Life-saving diver drowned after CCR spike
An off-duty police officer who died while scuba diving in the south-east of Ireland last year drowned after sudden convulsions caused his closed-circuit rebreather mouthpiece to fall out, a coroner’s inquest has heard.
Garda Dave Hearne, 47, had convulsed as a result of inhaling excessive oxygen. Feted as a hero for his numerous feats saving the lives of others, his death was reported on Divernet at the time.
Garda Hearne came from Co Wexford, where he had been wreck-diving with four other members of Hook Sub-Aqua Club, of which he was chairman. The wreck lay at a depth of 70m, nine miles off Hook Head in the Irish Sea.
Two fellow-divers had found him unresponsive on the seabed. They had brought him back up to the club boat, but all efforts to revive him had failed.

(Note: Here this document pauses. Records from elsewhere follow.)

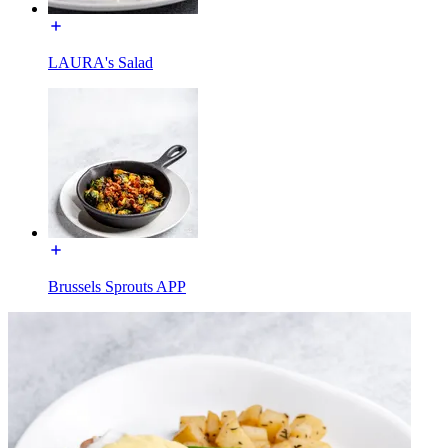
LAURA's Salad
Brussels Sprouts APP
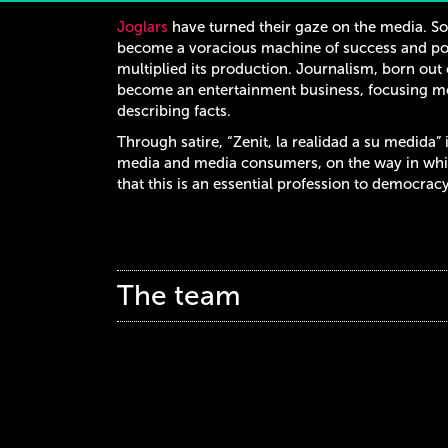
Joglars
have turned their gaze on the media. So
become a voracious machine of success and pow
multiplied its production. Journalism, born out 
become an entertainment business, focusing mo
describing facts.
Through satire, “Zenit, la realidad a su medida” 
media and media consumers, on the way in whic
that this is an essential profession to democracy
The team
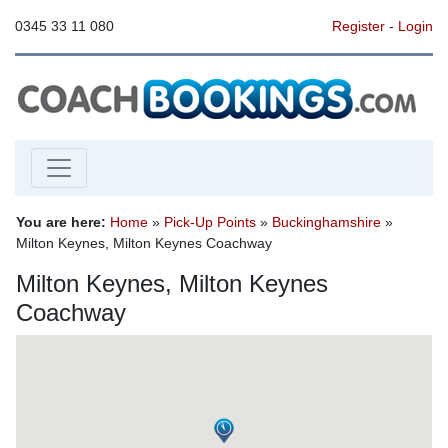
0345 33 11 080
Register
-
Login
You are here:
Home
»
Pick-Up Points
»
Buckinghamshire
»
Milton Keynes, Milton Keynes Coachway
Milton Keynes, Milton Keynes
Coachway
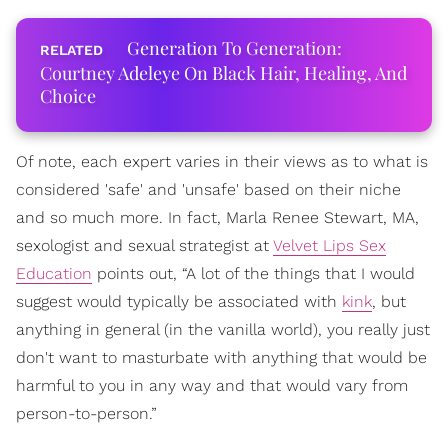
Generation To Generation:
Courtney Adeleye On Black Hair, Healing, And
Choice
Of note, each expert varies in their views as to what is
considered 'safe' and 'unsafe' based on their niche
and so much more. In fact, Marla Renee Stewart, MA,
sexologist and sexual strategist at
Velvet Lips Sex
Education
points out, “A lot of the things that I would
suggest would typically be associated with
kink
, but
anything in general (in the vanilla world), you really just
don't want to masturbate with anything that would be
harmful to you in any way and that would vary from
person-to-person.”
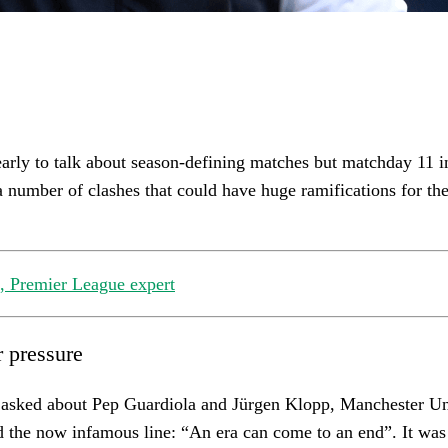
 early to talk about season-defining matches but matchday 11 i
 number of clashes that could have huge ramifications for the 
 Premier League expert
 pressure
asked about Pep Guardiola and Jürgen Klopp, Manchester U
d the now infamous line: “An era can come to an end”. It was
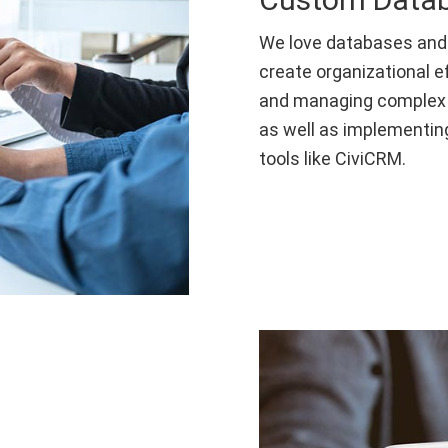
We love databases and
create organizational e
and managing complex 
as well as implementin
tools like CiviCRM.
s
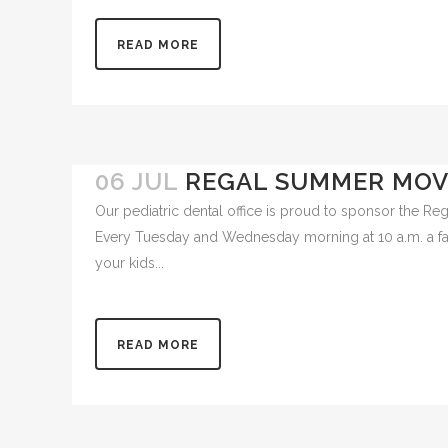
for young triathletes to swim, bike and run at the Wil
READ MORE
06 JUL
REGAL SUMMER MOVI
Our pediatric dental office is proud to sponsor the 
Every Tuesday and Wednesday morning at 10 a.m. a fami
your kids...
READ MORE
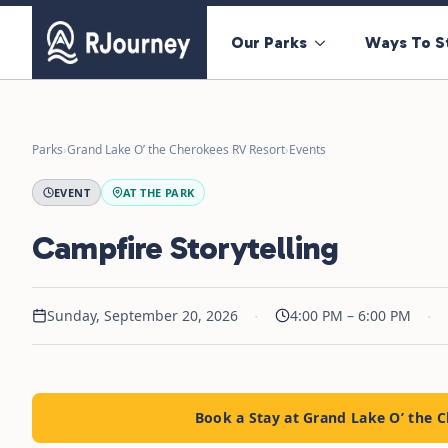
Our Parks
Ways To S
Parks
›
Grand Lake O’ the Cherokees RV Resort
›
Events
EVENT
AT THE PARK
Campfire Storytelling
·
·
Sunday, September 20, 2026
4:00 PM – 6:00 PM
Book a Stay at Grand Lake O’ the 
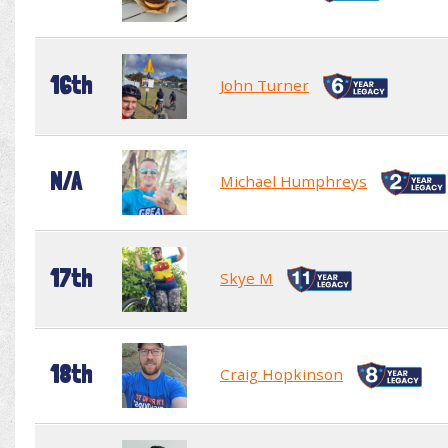
16th
John Turner
N/A
Michael Humphreys
17th
Skye M
18th
Craig Hopkinson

Rebreather expert Dave Gration had been asked to examine Garda Hearne’s equipment and reported that a number of alarms had been triggered as the result of an “inexplicable” spike in oxygen supply levels, according to an inquest report in the Irish Independent. The diver appeared to have had no time to respond before the convulsions occurred.
“You would not have the possibility of maintaining the loop in your mouth,” Gration told coroner Ger O’Herlihy. “The water would go into your mouth and that would lead to drowning.” The coroner confirmed an inquest jury verdict of accidental death.
6 October 2020
Garda Hearne, who was married with four children, worked with Waterford Divisional Traffic Corps but had previously belonged to the Garda Water Unit, where his swimming and life-saving skills had enabled him to save the lives of nine people during his career. He had died unaware that exam results had already secured him his dream promotion to sergeant.
Known as the “Golden Retriever” by fellow-officers for his numerous rescue feats, Garda Hearne had received a National Bravery Award in 2016 for saving two lives 10 days apart, and a medal for marine gallantry for a double river rescue in 2007.